From the entries below, copy each line in which the word "חיים" occurs.

» Data shown:
* * * * * * * * *

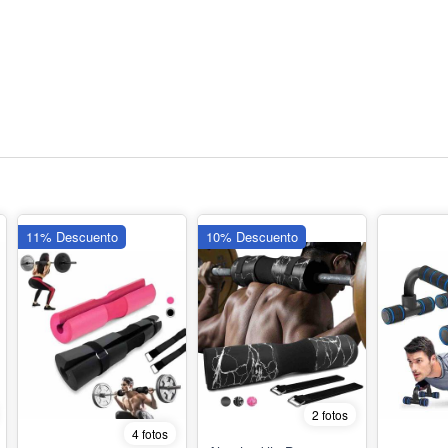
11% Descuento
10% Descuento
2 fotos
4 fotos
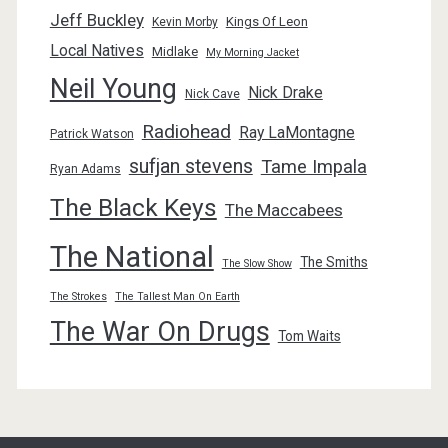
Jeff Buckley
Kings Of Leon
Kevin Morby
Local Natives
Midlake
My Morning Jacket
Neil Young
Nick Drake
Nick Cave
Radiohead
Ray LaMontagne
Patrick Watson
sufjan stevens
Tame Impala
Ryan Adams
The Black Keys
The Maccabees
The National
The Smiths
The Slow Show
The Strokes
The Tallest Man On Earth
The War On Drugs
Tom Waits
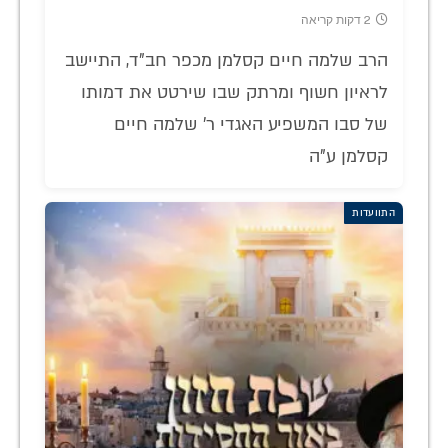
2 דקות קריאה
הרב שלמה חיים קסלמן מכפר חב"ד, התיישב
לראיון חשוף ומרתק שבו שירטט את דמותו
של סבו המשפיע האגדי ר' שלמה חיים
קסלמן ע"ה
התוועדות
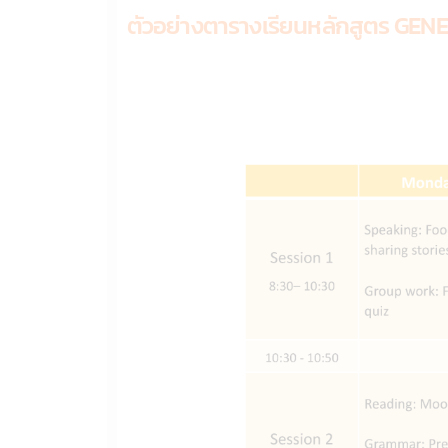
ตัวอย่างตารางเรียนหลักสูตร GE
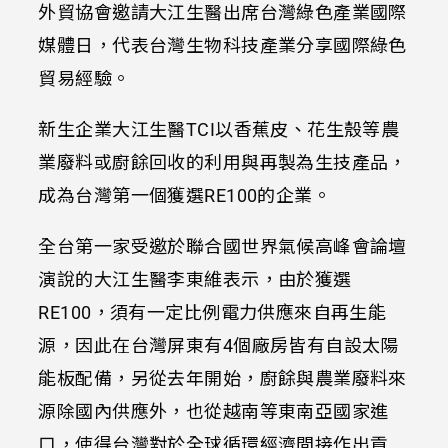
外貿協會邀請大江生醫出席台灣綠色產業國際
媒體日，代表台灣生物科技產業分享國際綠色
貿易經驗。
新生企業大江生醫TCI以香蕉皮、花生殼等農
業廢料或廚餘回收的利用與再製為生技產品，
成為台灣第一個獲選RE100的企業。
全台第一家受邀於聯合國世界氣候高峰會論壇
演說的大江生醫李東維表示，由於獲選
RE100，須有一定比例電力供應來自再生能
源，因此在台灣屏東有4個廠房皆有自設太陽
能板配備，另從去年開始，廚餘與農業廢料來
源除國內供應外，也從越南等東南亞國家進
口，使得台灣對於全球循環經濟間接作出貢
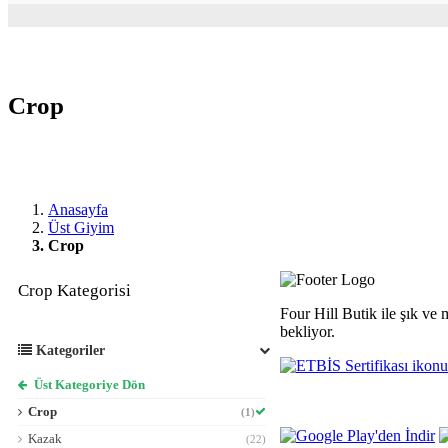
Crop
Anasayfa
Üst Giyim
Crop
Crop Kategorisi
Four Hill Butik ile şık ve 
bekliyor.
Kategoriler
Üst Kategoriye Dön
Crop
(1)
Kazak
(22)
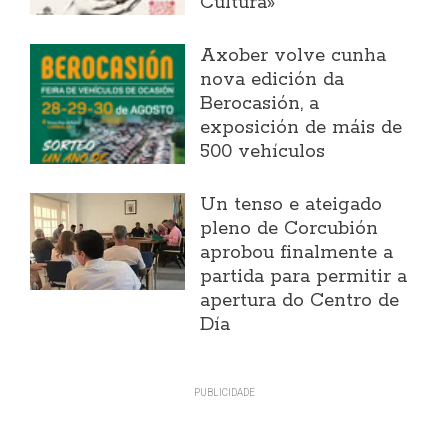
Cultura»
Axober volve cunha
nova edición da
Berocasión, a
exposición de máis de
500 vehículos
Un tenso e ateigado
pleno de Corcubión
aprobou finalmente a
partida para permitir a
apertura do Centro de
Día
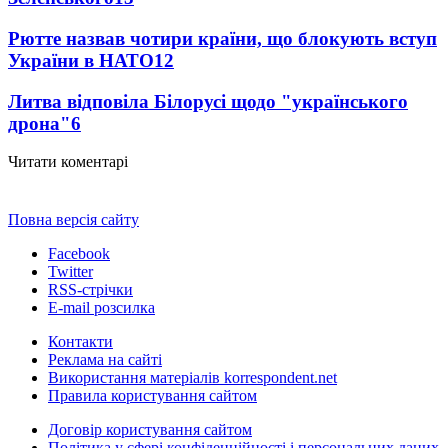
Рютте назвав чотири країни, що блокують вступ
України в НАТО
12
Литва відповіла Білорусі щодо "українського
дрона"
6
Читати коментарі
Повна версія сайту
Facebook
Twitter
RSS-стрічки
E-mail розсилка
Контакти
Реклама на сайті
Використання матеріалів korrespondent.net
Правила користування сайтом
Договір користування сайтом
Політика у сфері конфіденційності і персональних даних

* * * * * * * * *

» Problem solution:
הרב שלמה חיים קסלמן מכפר חב"ד, התיישב
של סבו המשפיע האגדי ר' שלמה חיים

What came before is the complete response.